EXERCISE DATA –
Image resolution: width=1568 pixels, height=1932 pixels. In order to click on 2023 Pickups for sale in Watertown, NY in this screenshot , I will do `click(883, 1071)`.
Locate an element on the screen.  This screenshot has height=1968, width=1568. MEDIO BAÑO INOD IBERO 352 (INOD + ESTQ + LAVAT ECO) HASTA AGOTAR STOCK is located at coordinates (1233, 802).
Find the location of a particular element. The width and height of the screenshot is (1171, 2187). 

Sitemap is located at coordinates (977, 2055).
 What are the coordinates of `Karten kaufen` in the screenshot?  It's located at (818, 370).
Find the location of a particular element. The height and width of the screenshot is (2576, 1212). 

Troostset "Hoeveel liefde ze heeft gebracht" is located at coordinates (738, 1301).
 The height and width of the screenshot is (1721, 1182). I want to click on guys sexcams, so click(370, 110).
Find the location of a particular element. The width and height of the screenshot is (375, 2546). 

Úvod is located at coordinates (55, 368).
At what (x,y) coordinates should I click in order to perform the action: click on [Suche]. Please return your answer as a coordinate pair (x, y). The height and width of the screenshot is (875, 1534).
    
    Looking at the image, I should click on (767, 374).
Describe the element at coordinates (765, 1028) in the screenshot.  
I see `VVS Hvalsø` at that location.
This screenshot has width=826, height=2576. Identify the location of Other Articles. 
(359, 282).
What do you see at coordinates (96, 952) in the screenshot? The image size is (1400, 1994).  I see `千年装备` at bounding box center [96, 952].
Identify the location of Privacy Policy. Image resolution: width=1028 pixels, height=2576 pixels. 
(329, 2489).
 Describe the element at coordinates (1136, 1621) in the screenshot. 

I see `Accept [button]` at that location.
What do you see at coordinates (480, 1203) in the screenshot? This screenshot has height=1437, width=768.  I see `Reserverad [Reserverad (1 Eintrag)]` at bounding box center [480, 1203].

WORK ORDER – Return every line above in which the string "bounding" occurs.

ANSWER TO THE PROBLEM –
What do you see at coordinates (96, 952) in the screenshot? The image size is (1400, 1994).  I see `千年装备` at bounding box center [96, 952].
What do you see at coordinates (480, 1203) in the screenshot? This screenshot has height=1437, width=768.  I see `Reserverad [Reserverad (1 Eintrag)]` at bounding box center [480, 1203].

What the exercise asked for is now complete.